■ Your assignment ■
Copy whichever lines of the data hold the word "données".

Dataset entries
+++
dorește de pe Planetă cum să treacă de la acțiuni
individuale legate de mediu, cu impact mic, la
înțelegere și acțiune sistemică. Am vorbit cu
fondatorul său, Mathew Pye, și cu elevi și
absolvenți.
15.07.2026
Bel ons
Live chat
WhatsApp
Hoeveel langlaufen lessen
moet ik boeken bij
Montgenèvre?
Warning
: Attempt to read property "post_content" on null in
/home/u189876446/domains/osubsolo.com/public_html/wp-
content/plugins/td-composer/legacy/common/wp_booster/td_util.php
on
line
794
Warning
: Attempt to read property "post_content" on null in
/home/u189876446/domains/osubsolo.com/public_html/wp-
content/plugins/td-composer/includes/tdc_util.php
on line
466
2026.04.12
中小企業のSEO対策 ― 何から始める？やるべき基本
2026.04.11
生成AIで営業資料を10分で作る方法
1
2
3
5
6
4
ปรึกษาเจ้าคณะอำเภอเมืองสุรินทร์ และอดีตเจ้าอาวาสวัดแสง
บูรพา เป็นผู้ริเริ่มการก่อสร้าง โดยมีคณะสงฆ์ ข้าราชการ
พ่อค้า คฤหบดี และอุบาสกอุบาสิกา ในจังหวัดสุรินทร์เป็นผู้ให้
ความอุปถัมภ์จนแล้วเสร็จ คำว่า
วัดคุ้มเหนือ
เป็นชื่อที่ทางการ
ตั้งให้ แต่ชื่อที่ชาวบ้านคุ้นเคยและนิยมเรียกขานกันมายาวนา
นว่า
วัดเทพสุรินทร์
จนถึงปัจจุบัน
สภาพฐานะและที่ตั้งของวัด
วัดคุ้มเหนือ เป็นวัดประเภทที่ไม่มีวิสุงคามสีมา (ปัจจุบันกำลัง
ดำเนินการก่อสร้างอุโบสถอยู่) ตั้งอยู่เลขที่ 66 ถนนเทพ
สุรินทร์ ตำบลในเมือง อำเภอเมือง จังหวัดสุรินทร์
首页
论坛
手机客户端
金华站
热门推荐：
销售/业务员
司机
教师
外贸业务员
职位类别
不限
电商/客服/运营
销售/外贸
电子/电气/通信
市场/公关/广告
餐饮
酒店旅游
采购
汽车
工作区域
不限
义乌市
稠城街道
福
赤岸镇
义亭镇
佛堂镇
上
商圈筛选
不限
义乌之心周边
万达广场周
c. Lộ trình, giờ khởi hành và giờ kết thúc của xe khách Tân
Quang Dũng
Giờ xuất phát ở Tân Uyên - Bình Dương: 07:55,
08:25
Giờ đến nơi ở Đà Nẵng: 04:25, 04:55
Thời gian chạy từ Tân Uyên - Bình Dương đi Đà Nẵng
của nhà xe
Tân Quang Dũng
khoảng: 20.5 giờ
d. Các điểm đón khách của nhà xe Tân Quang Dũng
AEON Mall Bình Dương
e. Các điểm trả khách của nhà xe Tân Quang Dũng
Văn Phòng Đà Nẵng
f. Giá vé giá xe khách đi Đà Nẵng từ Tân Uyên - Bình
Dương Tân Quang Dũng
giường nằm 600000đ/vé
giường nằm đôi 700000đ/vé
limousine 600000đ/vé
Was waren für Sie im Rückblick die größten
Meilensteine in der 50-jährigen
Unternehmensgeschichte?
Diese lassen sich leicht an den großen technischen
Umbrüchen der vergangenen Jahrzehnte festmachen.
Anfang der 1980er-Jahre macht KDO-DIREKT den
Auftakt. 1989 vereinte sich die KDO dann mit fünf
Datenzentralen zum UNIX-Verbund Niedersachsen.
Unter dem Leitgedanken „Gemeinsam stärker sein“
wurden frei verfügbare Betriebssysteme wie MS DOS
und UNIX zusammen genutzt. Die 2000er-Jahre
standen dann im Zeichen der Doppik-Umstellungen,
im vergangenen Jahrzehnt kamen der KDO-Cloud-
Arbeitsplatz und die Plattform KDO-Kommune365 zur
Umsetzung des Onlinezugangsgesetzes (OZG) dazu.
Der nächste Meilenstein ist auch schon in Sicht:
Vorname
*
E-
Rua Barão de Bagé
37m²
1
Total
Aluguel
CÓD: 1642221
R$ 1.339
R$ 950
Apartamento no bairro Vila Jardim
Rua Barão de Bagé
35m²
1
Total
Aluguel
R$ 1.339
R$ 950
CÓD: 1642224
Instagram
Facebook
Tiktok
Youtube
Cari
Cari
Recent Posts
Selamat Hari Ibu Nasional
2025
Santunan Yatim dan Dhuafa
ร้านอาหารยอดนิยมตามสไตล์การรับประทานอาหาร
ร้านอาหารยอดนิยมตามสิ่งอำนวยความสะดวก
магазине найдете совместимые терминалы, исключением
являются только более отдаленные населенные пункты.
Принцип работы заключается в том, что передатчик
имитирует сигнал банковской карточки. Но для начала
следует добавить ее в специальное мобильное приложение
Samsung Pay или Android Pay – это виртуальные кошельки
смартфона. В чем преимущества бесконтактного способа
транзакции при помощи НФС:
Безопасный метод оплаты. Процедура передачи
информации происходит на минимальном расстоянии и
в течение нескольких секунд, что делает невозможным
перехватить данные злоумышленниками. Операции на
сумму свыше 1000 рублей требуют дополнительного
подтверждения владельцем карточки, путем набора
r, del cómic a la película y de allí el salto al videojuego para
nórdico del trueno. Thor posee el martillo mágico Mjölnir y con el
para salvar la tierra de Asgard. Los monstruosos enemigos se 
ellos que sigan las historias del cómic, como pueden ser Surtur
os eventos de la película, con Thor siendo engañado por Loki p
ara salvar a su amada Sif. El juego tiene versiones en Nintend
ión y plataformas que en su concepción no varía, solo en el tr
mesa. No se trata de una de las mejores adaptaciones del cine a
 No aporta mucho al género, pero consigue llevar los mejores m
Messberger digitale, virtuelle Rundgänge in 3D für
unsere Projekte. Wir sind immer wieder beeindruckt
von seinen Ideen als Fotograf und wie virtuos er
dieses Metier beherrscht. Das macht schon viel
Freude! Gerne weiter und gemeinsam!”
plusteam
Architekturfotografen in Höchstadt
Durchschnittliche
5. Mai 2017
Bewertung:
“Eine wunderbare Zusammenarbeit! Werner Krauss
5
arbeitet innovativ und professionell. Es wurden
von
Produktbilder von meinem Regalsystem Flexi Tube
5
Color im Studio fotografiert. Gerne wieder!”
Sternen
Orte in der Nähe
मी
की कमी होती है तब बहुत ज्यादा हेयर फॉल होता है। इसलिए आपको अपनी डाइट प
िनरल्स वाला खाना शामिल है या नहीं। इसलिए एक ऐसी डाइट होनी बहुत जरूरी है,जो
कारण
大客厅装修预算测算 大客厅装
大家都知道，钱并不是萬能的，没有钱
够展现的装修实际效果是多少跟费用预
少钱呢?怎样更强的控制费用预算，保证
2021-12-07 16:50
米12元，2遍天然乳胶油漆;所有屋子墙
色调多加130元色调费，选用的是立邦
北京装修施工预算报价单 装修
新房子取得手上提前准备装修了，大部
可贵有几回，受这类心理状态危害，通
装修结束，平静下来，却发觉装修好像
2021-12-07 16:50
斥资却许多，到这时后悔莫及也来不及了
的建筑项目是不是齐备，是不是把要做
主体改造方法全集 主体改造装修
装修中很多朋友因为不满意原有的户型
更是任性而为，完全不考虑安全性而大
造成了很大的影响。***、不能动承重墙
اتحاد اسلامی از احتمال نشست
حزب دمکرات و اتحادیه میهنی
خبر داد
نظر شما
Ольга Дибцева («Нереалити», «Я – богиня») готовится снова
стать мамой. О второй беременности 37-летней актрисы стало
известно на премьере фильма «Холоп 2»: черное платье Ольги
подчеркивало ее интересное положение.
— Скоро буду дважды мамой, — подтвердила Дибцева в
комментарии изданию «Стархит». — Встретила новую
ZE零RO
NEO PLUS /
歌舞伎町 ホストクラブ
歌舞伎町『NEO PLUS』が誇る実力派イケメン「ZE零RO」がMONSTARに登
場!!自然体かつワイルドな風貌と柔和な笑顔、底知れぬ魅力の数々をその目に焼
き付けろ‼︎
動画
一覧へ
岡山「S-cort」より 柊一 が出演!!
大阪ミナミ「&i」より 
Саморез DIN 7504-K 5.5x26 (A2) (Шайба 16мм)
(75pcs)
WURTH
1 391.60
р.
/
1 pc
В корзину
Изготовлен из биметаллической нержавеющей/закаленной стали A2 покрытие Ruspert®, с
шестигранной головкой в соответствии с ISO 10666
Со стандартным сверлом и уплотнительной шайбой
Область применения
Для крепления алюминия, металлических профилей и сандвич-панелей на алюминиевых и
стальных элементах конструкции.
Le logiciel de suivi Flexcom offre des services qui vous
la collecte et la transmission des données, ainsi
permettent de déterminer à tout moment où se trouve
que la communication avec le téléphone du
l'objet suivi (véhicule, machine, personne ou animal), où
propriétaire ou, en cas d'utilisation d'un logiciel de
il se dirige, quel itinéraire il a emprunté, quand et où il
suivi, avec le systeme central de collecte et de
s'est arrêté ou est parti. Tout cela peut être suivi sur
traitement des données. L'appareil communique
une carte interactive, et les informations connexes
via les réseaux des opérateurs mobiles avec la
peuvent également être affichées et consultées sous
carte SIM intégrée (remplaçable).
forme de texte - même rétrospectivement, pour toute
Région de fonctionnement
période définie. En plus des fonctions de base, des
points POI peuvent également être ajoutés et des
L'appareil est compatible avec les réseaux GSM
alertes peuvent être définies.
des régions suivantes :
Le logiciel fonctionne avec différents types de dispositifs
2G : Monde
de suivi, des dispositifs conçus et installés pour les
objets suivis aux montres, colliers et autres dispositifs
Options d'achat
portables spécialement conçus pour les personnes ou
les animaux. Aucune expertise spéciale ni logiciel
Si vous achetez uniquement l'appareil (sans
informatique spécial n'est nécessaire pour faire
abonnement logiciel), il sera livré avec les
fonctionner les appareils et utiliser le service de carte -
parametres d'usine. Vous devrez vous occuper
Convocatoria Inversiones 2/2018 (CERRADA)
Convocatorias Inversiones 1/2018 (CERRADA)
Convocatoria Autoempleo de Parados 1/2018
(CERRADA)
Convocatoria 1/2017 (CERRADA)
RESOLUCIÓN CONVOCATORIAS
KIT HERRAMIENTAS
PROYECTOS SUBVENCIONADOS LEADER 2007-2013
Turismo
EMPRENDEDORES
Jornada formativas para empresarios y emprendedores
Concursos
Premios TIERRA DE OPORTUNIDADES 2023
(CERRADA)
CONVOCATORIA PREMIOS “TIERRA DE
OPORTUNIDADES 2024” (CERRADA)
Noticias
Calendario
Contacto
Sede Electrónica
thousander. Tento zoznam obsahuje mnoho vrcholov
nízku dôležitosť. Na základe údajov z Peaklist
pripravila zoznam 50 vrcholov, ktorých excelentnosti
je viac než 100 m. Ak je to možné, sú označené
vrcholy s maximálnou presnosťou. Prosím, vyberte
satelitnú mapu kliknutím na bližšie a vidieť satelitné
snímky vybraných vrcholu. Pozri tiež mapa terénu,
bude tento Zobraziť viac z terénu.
+++
■ Answer area ■
la collecte et la transmission des données, ainsi
traitement des données. L'appareil communique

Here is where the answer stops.